* What the task requires: Every line of the records below that has the word "Ratna" should be copied.

* Recorded data:
[Start of section]

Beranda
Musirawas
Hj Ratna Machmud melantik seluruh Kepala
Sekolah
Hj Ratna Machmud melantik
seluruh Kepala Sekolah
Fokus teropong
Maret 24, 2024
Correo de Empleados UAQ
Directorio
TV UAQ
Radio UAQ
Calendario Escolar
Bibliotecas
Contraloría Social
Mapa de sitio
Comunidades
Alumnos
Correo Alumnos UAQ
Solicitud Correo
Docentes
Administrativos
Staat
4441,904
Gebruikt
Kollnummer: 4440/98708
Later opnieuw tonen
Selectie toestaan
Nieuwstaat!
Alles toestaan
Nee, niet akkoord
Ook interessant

[End of section]
[Start of section]

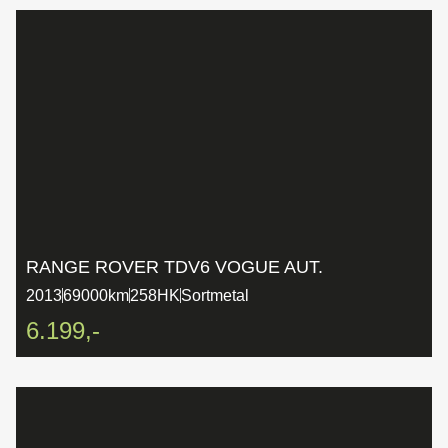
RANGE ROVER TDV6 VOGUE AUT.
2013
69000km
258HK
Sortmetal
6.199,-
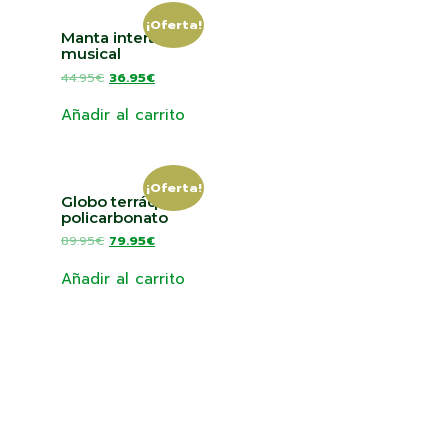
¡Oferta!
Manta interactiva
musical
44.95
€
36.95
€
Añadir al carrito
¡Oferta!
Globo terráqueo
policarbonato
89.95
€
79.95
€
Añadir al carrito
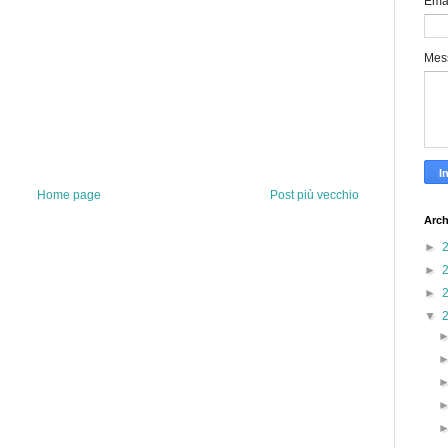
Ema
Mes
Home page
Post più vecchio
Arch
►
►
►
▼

[End of section]
[Start of section]

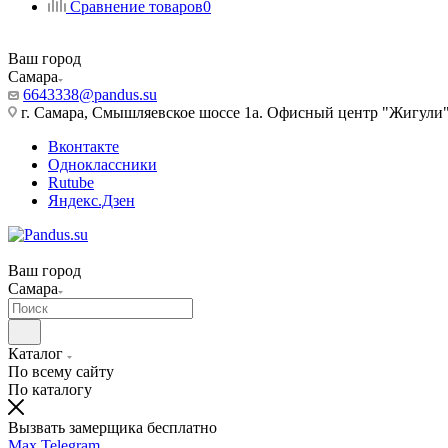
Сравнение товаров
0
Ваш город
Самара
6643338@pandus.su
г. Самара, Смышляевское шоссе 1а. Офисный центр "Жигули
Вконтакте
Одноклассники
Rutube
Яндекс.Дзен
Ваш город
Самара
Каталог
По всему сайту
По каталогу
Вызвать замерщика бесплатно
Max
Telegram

[End of section]

* Written answer:
Hj Ratna Machmud melantik seluruh Kepala
Hj Ratna Machmud melantik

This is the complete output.